W sieci pojawia się coraz więcej informacji na temat nowej płyty GusGus. Po średnim „Forever” wszystko wskazuje na to, że islandzka formacja wraca do formy. Na nowym krążku pojawić się ma sam Jimi Tenor! Niedawno na swej stronie internetowej GusGus przyznali, że prace nad albumem właściwie dobiegły końca – trwają ostatnie miksy. Na krążku znajdziemy pięć kompozycji o łącznej długości ponad 50 minut. W czterech z nich wokalnie udziela się Daniel August, który oficjalnie powrócił już do zespołu. W jednym utworze usłyszymy zaś samego Jimiego Tenora!
Oto tracklista płyty, której roboczy tytuł to „24/7”
- 1. Thin Ice
- 2. Hatefull
- 3. On The Job
- 4. Take Me Baby
- 5. Add This Song
Wiemy już właściwie wszystko. No, prawie wszystko – z utęsknieniem czekamy na datę premiery albumu. Apetyt wyostrzyć sobie możecie odwiedzając specjalną stronę, na której zespół sprzedaje wszystkie swoje dotychczasowe nagrania – również totalne rarytasy, jak wydana tylko w Islandii, pierwotna wersja albumu „Polydistortion”.
no coz, dla zatwardzialych zwolennikow elektronicznego soulu, ta plyta musiala byc swego rodzaju terapia szokowa. jak widze niezbyt interesujaca hehe..

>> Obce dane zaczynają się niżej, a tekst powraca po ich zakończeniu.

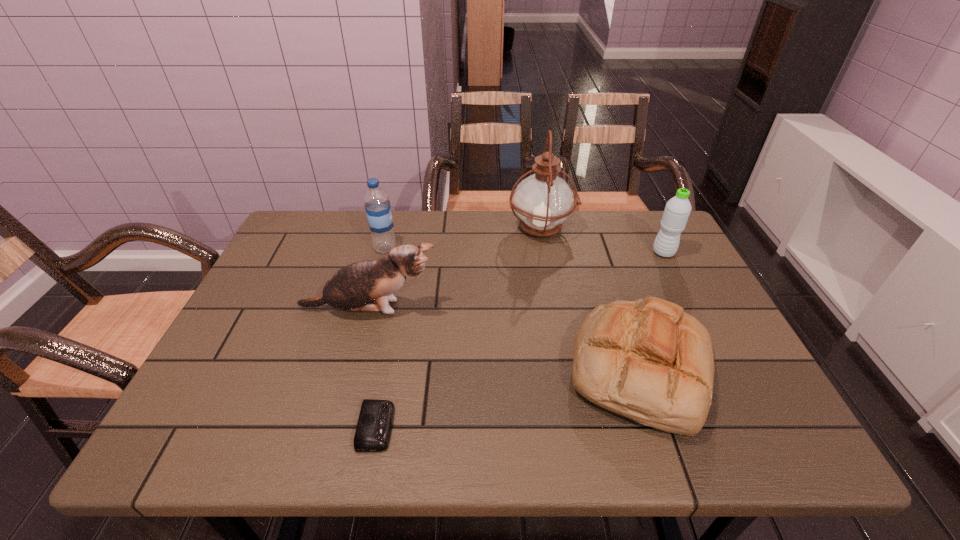 Identify the location of the tallest object. (543, 201).

Locate an element on the screen. the left water bottle is located at coordinates (377, 205).

What are the coordinates of `the right water bottle` in the screenshot? It's located at (677, 210).

What are the coordinates of `cat` in the screenshot? It's located at (352, 288).

Find the location of a particular element. the second shortest object is located at coordinates (647, 360).

Find the location of a particular element. This screenshot has width=960, height=540. alarm clock is located at coordinates (374, 426).

Identify the location of free space located on the front of the tallest object. (548, 260).

Identify the location of blank space located on the label of the left water bottle. (499, 248).

Image resolution: width=960 pixels, height=540 pixels. Find the location of `free space located 0.160m on the left of the right water bottle`. free space located 0.160m on the left of the right water bottle is located at coordinates (597, 253).

Where is `vacant point located 0.220m at the face of the cat`? The height and width of the screenshot is (540, 960). vacant point located 0.220m at the face of the cat is located at coordinates (526, 309). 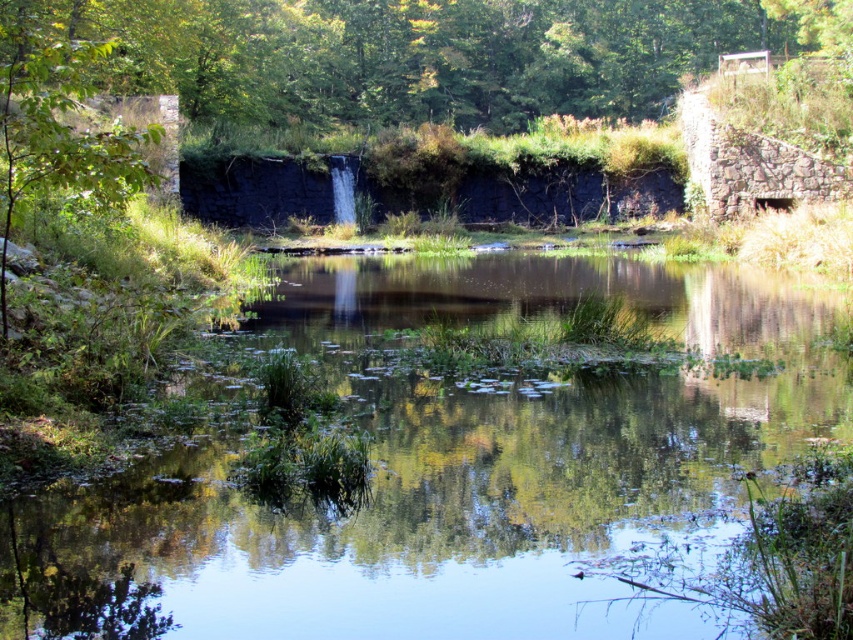 You are standing at the edge of the pond in the serene natural scene. You notice a point marked at coordinates [421,52]. What object is located at that point?

The point at coordinates [421,52] indicates a green leafy tree at upper center. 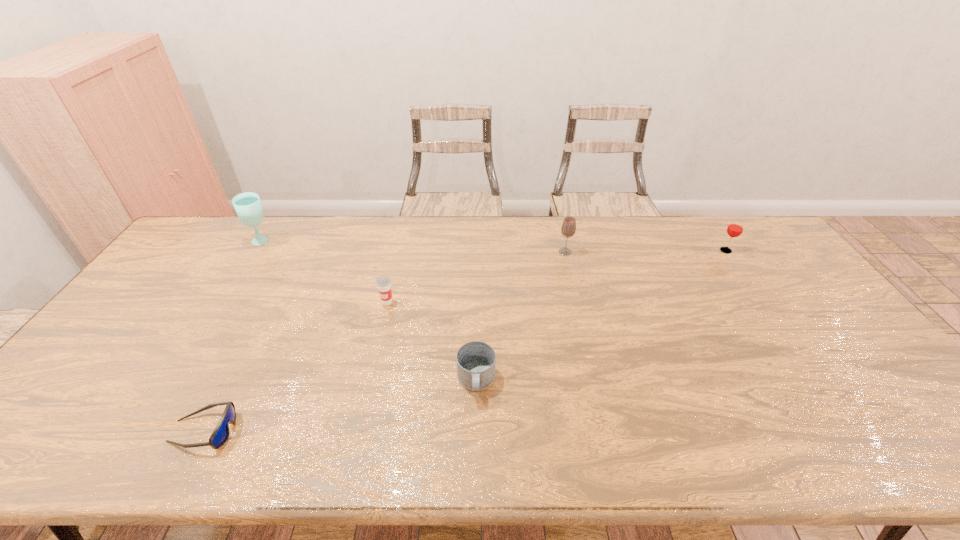 Locate an element on the screen. This screenshot has width=960, height=540. the tallest object is located at coordinates (248, 207).

Find the location of a particular element. the leftmost object is located at coordinates (248, 207).

I want to click on the fifth object from left to right, so click(x=568, y=229).

This screenshot has height=540, width=960. What are the coordinates of `the rightmost object` in the screenshot? It's located at (735, 228).

Locate an element on the screen. The image size is (960, 540). the fourth object from right to left is located at coordinates (383, 283).

Locate an element on the screen. The image size is (960, 540). the third nearest object is located at coordinates pos(383,283).

Where is `the fifth tallest object`? The height and width of the screenshot is (540, 960). the fifth tallest object is located at coordinates (476, 360).

At what (x,y) coordinates should I click in order to perform the action: click on mug. Please return your answer as a coordinate pair (x, y). This screenshot has width=960, height=540. Looking at the image, I should click on (476, 360).

Where is `sunglasses`? The width and height of the screenshot is (960, 540). sunglasses is located at coordinates (220, 434).

Locate an element on the screen. The width and height of the screenshot is (960, 540). the second object from left to right is located at coordinates (220, 434). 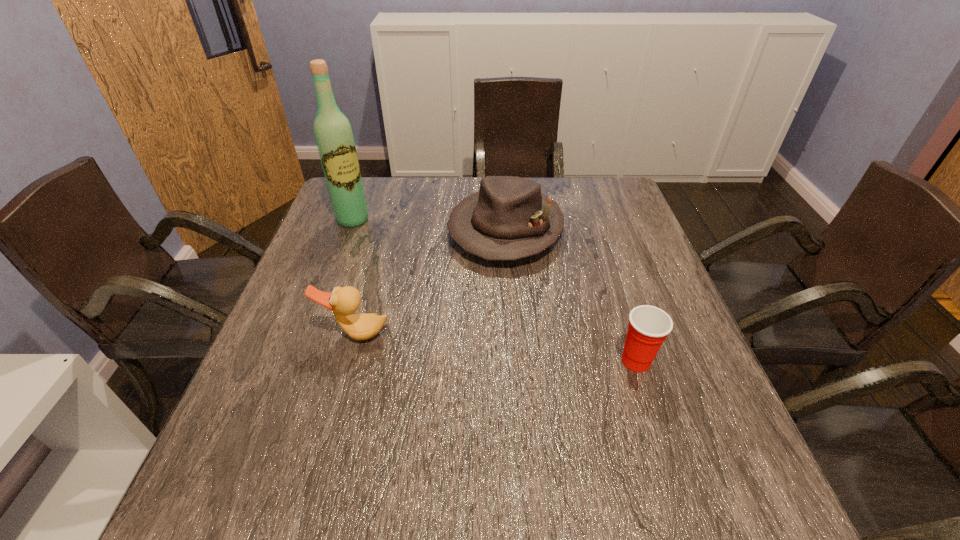 You are a GUI agent. You are given a task and a screenshot of the screen. Output one action in this format:
    pyautogui.click(x=<x>, y=<y>)
    Task: Click on the vacant region located on the front-facing side of the tallest object
    
    Given the screenshot: What is the action you would take?
    pyautogui.click(x=382, y=254)

Find the location of a particular element. vacant region located 0.370m on the front-facing side of the tallest object is located at coordinates (422, 302).

This screenshot has width=960, height=540. In order to click on free region located on the front-facing side of the tallest object in this screenshot , I will do `click(380, 252)`.

I want to click on hat positioned at the far edge, so click(x=509, y=218).

The width and height of the screenshot is (960, 540). I want to click on wine bottle at the far edge, so pos(333,134).

Where is `duck at the left edge`? duck at the left edge is located at coordinates (343, 302).

Where is `wine bottle at the left edge`? This screenshot has height=540, width=960. wine bottle at the left edge is located at coordinates (333, 134).

Image resolution: width=960 pixels, height=540 pixels. Find the location of `object that is at the right edge`. object that is at the right edge is located at coordinates coord(648,327).

Where is `object present at the far left corner`? object present at the far left corner is located at coordinates click(333, 134).

This screenshot has width=960, height=540. In the image, there is a desktop. Find the location of `blank space at the far edge`. blank space at the far edge is located at coordinates (561, 178). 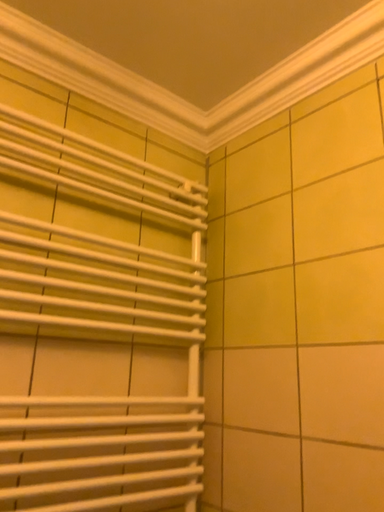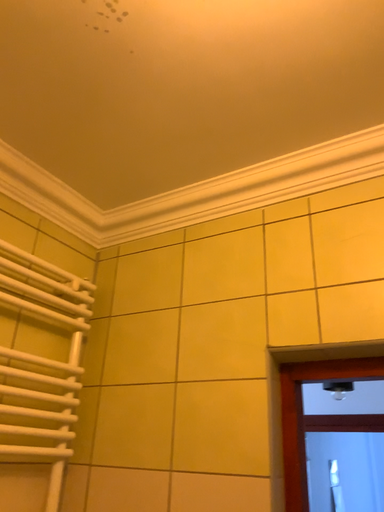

po pierwsze T-Torld to nie jest dzieło tego samego zespołu, który zrobił Polydistortion. To tylko wspólny krążek dwójki muzyków oryginalnego GG z tanecznym duetem T-World, nic więcej. Taki mały przerywnik, nie traktuję tego jako osobny album. Jako drugi album GG traktuję This Is Normal. I właściwie na tym krążku skończył się dla mnie ten muzyczny projekt. Potem już tylko zmiany w składach i generalnie spadek formy.
Ojezusiemiłościwy… T-World to jakiś żart, badziewie jakich mało… smutne że po tak fantastycznym debiucie takiego zakalca usmażyli.
Esja? nie mowie nie 🙂 jestem fanatykiem T-World, jednej z bardziej niedocenionych plyt GG. co do powrotow, ucieszylbym sie rowniez z powrotu Hafdis – poki co, zajetej kariera solowa i wystepami w reklamach (Mercedes).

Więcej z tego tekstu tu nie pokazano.